Итак, когда я открыл глаза, то прежде всего увидел свет. Ничего другого, только свет, но мне и этого было достаточно. Я видел мир, не разграничивая себя от него. Больше того, мне казалось, что я сам излучаю этот свет. Я весь бы полон какой-то тихой радости, спокойной и неподвижной, как окружавшее меня сияние; какого-то глубокого, неосязаемого удовлетворения, ощущения безмерной и непоколебимой полноты бытия без начала и конца. Теперь-то я знаю, что именно в этом – весь смысл и содержание жизни, но тогда я этого не знал, мне не нужно было знать, я просто был. И ничего больше, кроме меня самого, мне не было нужно.

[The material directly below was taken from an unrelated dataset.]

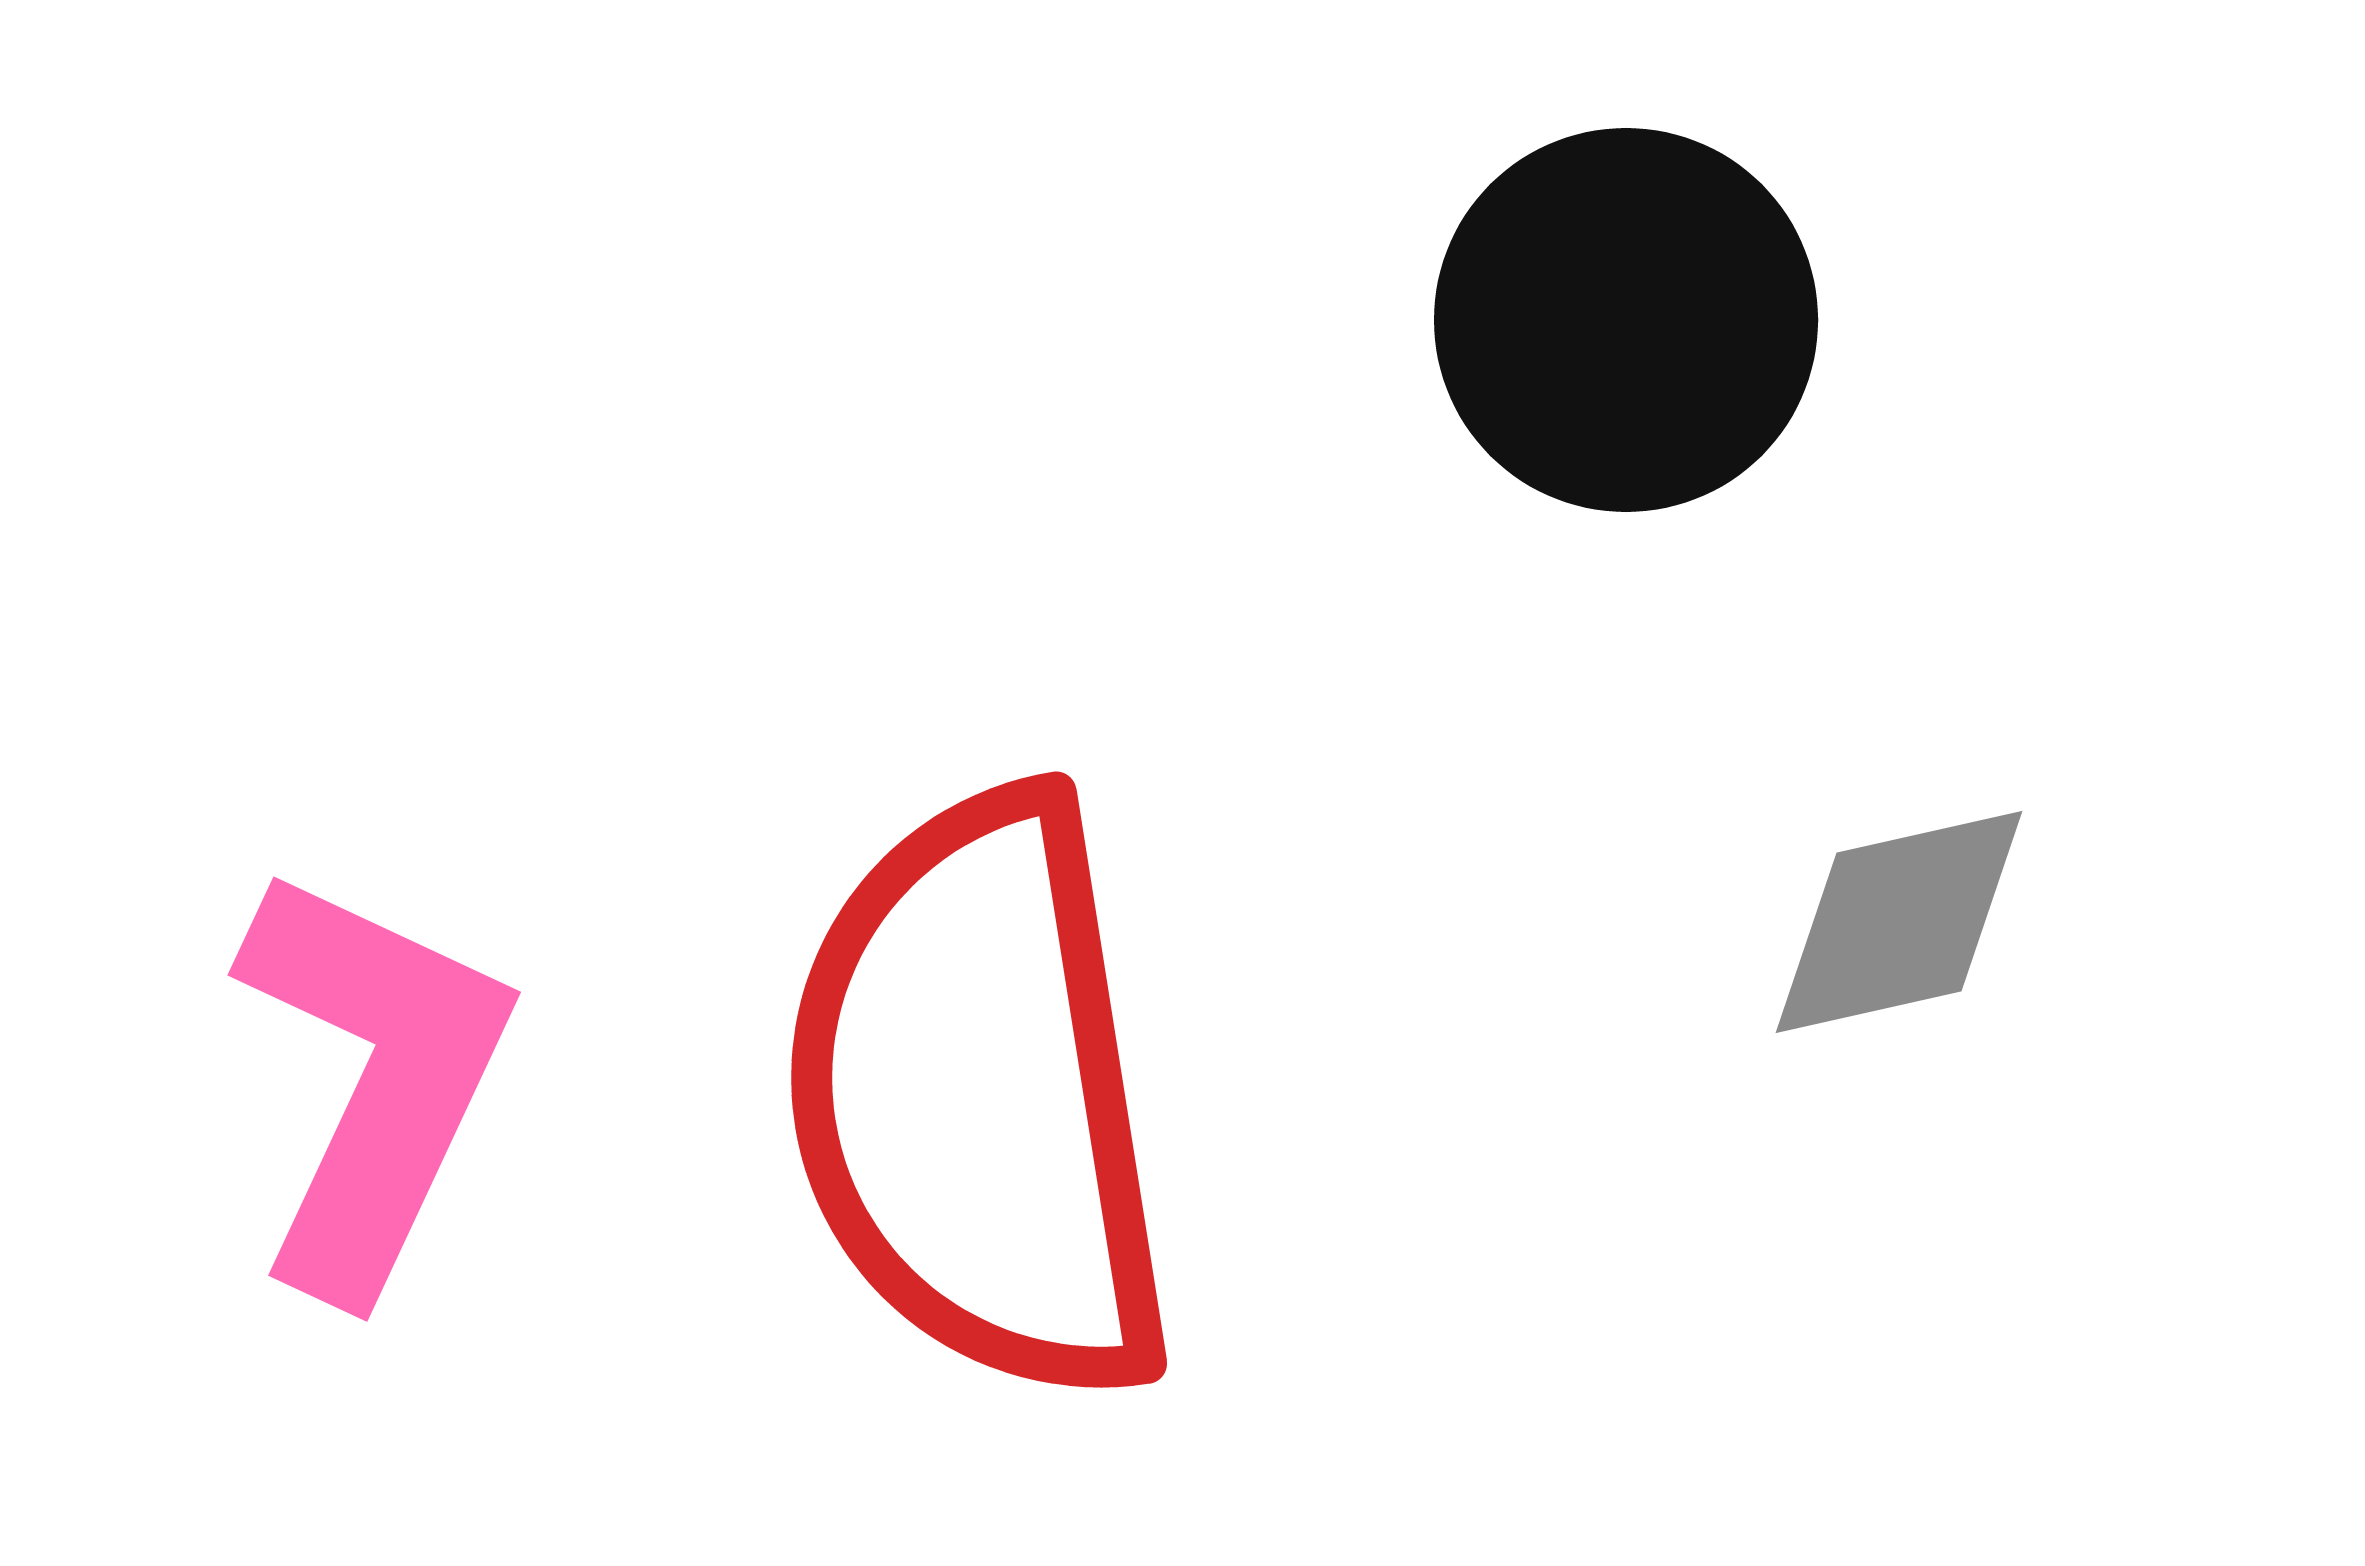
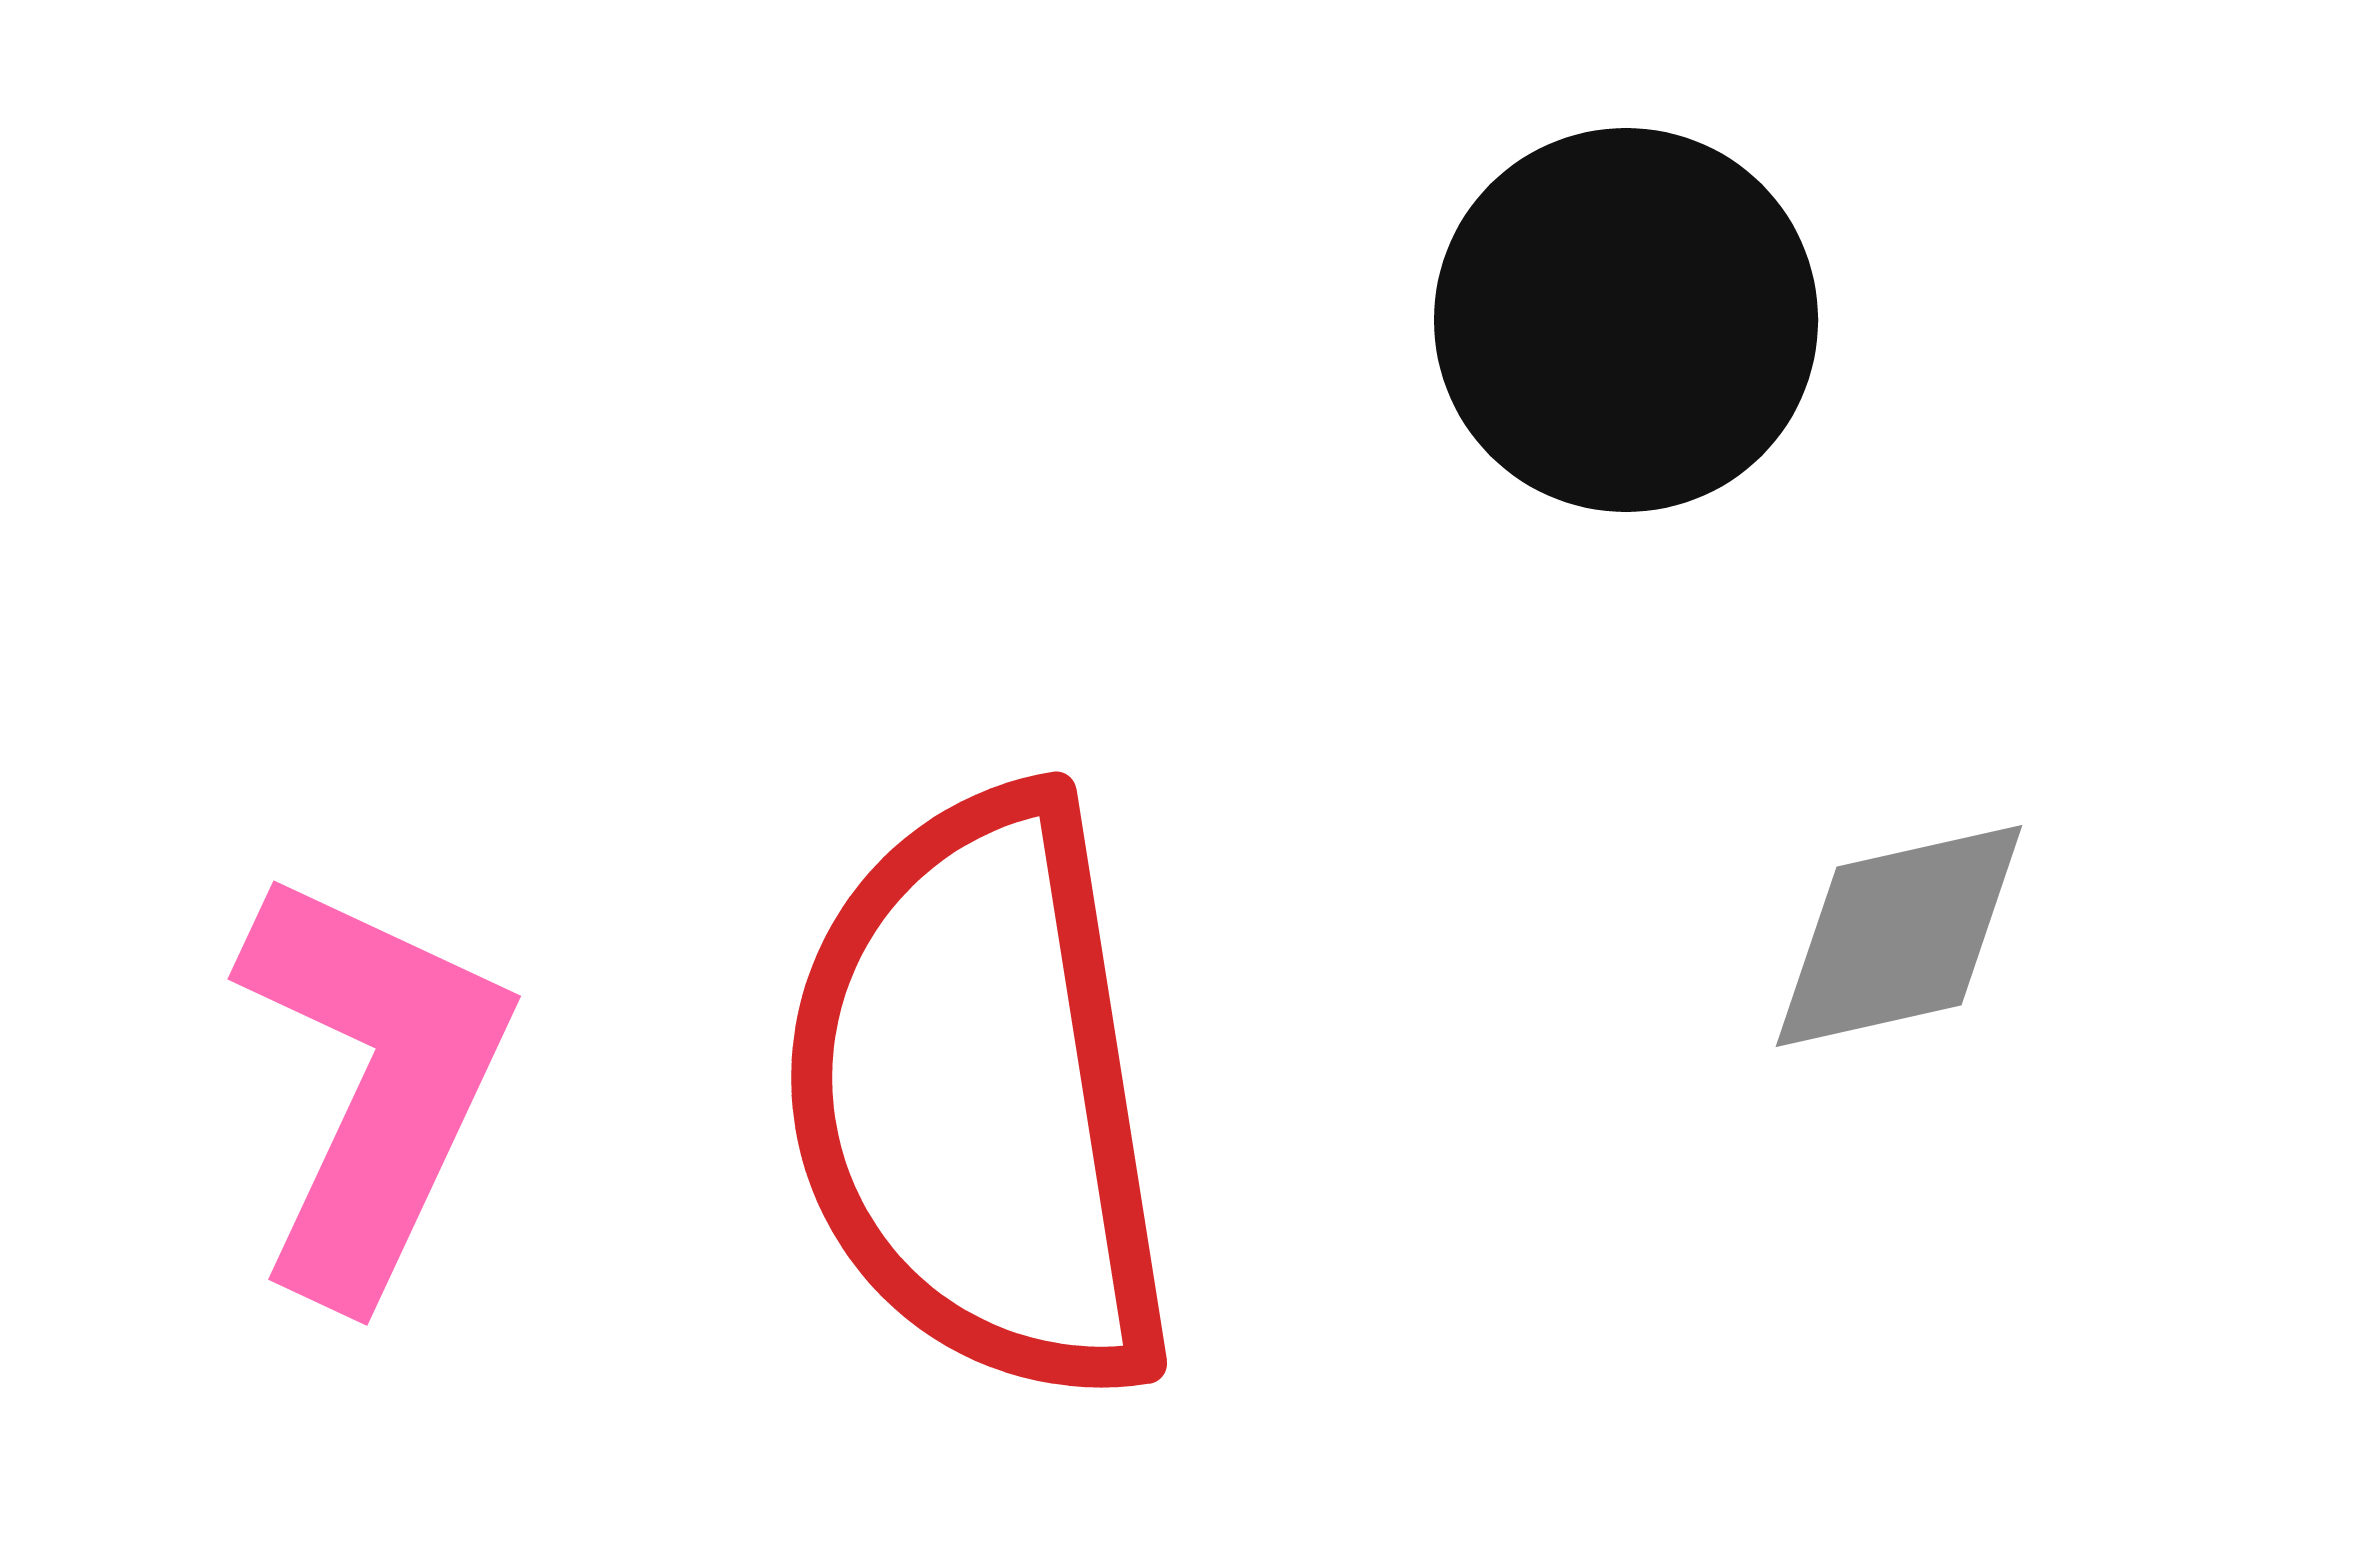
gray diamond: moved 14 px down
pink L-shape: moved 4 px down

Сейчас мне трудно сказать, сколько это продолжалось, – мгновения или вечность. Время еще не существовало. Может быть, так же родилась и вселенная, паи а вселенная, та, в которой мы живем. Мы привыкли думать, что сначала она была мертва и что жизнь в ней возникла только потом, через миллиарды лет. Но это вовсе не обязательно. Пусть даже вселенная вначале была не совсем живая, все равно она наверняка хранила в себе некую память о жизни. И может быть, ослепленная собственной первой вспышкой, сберегла эту память в вечности.
Позже – целую вечность спустя – я стал различать в безбрежном море света отдельные составные части. Сначала я увидел потолок – белую и блестящую, пока еще бесконечную, плоскость. Белый глобус лампы на тонкой металлической трубке. Гладкую белую стену, лишенную всякой фактуры, – границу моего пока не осознанного человеческого существования. Нет, я еще не был человеком, или канарейкой, или хотя бы пауком. Разве что какой-нибудь инфузорией. А гораздо позже я понял, что стена не была ни белой, ни гладкой, но это – отдельный вопрос. И вообще не следует полагаться на это мое нынешнее описание. Я различал отдельные предметы, но еще не знал, как они называются. Мало того – я все еще не разграничивал себя от них. Они существовали со мной и во мне, в моей неподвижности, были частью меня самого. Например, я даже не подозревал, что в мире есть движение. Но все же слегка повернул голову вправо, как подсолнух поворачивает венчик к солнцу. И дрогнул. Назовем это первым легким волнением, первым движением моей души. Что угодно из случившегося позже я могу забыть, но эту минуту – никогда.
Вот что я увидел. Большое окно в белой раме, за невидимым стеклом – ветви гигантского дерева. По крайней мере, таким оно мне тогда показалось, – гигантским. Внезапно я словно растворился в его зеленом сиянии. Густая крона была тоже залита светом, но этот свет был совсем другой. Он был живой, он не сиял, а подрагивал, как плазма, – безмерная, бесконечная жизнь. Листья у дерева были темно-зеленые, сильно изрезанные, с каким-то металлическим отливом. Совершенно неподвижные и все же, как и сам свет, бесконечно живые. Алчно, с неутолимой жаждой я смотрел на эту жизнь, ненасытно глотал ее, как глотал бы живительную воду умирающий от жажды. И все-таки я больше не был так тихо и радостно спокоен, как в той, первой моей вечности. Пусть я был счастлив, но это совсем другое, разное. Теперь все, что я видел, находилось вне меня. Сам того не сознавая, я уже разграничивал себя от всего остального. Прошло много месяцев, прежде чем я понял, какой страшной была эта минута. Именно это понимание своей обособленности постепенно наслаивает в сознании человека зловещую идею конечности бытия, его прерывности, в последнем счете – идею смерти. Но тогда я был жив, именно бесконечно жив, без тени мысли о смерти.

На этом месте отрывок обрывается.